Wade would never in his life admit that he hesitated at the compound gate. 

Peter was down there.  _ Riley _ was down there. Miles and Gwen and his family needed him and Wade  _ hesitated _ . He nearly stabbed himself in the leg when he realized he’d done it. It was only that it was all so familiar. Things he’d buried deep in his mind stirred now that he was here, in the place where it all happened. Where they’d turned him into Deadpool. Wade tried not to shudder. 

They had hurt him, but they’d made a mistake. They’d made him stronger. They’d given him the ability to rescue his family. 

There was a voice in Wade’s mind that whispered that perhaps it was too late. Perhaps there was no one left to be rescued. So many of Wade’s fellow captives had died before they’d succeeded with him. He pushed the thought deep down. They were alive. They were alive and Wade was going to find them and take them all somewhere far away where Weapon X could never hurt any of them ever again. 

This was what Wade assured himself as he crept into the compound. 

He suspected that something was amiss almost immediately. It was too easy to slip inside. Wade was not humble about his own skill, but somehow he doubted that it was his own prowess that let him in undetected. In fact, when he let himself into one of the hallways, he found that he hadn’t been undetected at all. 

He had, unknowingly, triggered an alarm. The siren was blaring at a deafening volume. And yet, nothing happened. He was not stormed by guards. He was not assailed by bullets or tranquilizing darts. There were not even any passing scientists to gawk and drop their clipboards in surprise. The hall was completely empty.

Something was wrong. Wade drew his gun and tried to recall his own hazy memories of where he’d been kept during his own imprisonment. Down seemed like a safe bet.

He needn’t have drawn the gun. He encountered no one as he jogged down hallways and hurried down ramps and rough hewn steps. That was to say, he encountered no one  _ alive _ . The place was littered with corpses. After only a few minutes, Wade found he was leaving a trail of bloody footprints behind him. It was unavoidable, the floor was just too saturated with the stuff. 

He kept a tight grip on his gun and tried to bite down on his rising panic. 

It wasn’t the violence that bothered him. He’d committed this level of savagery himself, after all. No, it was the thoroughness. There was not one person he found with even a remote chance of survival. Whoever had done it was clearly no supporter of Weapon X, but what if it was something less purposeful than that? What if it was something that just slaughtered indiscriminately?
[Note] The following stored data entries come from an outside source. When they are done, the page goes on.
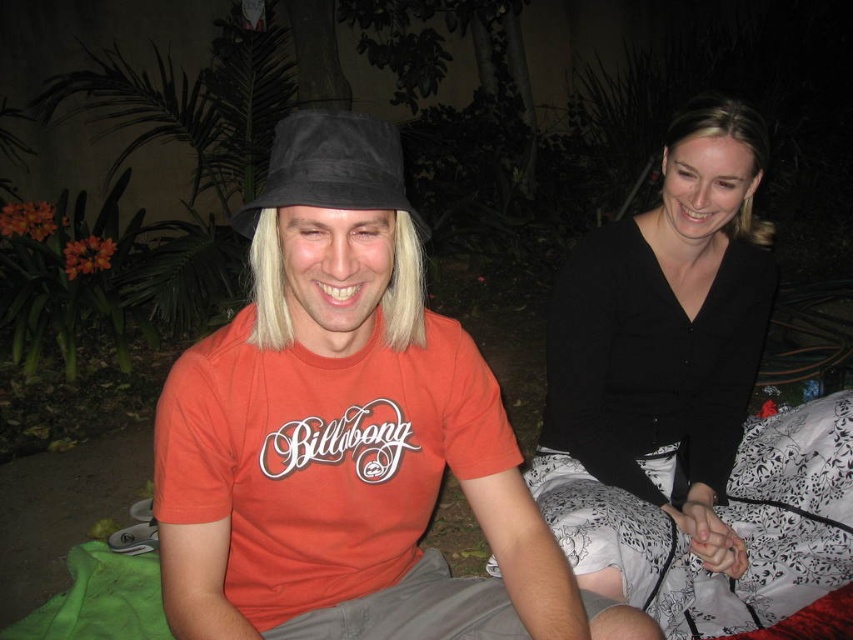 Is point (492, 435) positioned behind point (767, 442)?

That is False.

Can you confirm if matte black bucket hat at left is shorter than white floral fabric at lower right?

Incorrect, matte black bucket hat at left's height does not fall short of white floral fabric at lower right's.

You are a GUI agent. You are given a task and a screenshot of the screen. Output one action in this format:
    pyautogui.click(x=<x>, y=<y>)
    Task: Click on the matte black bucket hat at left
    The height and width of the screenshot is (640, 853).
    Given the screenshot: What is the action you would take?
    pyautogui.click(x=345, y=433)

Can you confirm if black matte shirt at upper right is shorter than black suede baseball hat at upper center?

In fact, black matte shirt at upper right may be taller than black suede baseball hat at upper center.

Does black matte shirt at upper right appear on the right side of black suede baseball hat at upper center?

Yes, black matte shirt at upper right is to the right of black suede baseball hat at upper center.

Find the location of `black matte shirt at upper right`. black matte shirt at upper right is located at coordinates (668, 332).

The image size is (853, 640). I want to click on black matte shirt at upper right, so click(668, 332).

Is matte black bucket hat at left positioned behind black matte shirt at upper right?

No, matte black bucket hat at left is in front of black matte shirt at upper right.

Who is more distant from viewer, (515, 579) or (595, 400)?

The point (595, 400) is more distant.

Identify the location of matte black bucket hat at left. The image size is (853, 640). (345, 433).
Finally through the labyrinth of corridors, Wade recognized the cell block. By now the fear had risen in him too sharply for him to consider what it meant for him to be back here, in this place where they had torn him apart and put him back together over and over again. It didn’t matter. There was something vicious loose here, something worse than Francis and all his dogs, and his  _ mate _ was down here, his cub was down here. He was breathing hard now, rattling the bars of cells as he passed. Empty. Empty. One after the next after the next. Nothing. No one.

“ _ Someone’s coming.” _

Wade halted in his tracks to listen. The whisper was urgent in the otherwise quiet dungeon.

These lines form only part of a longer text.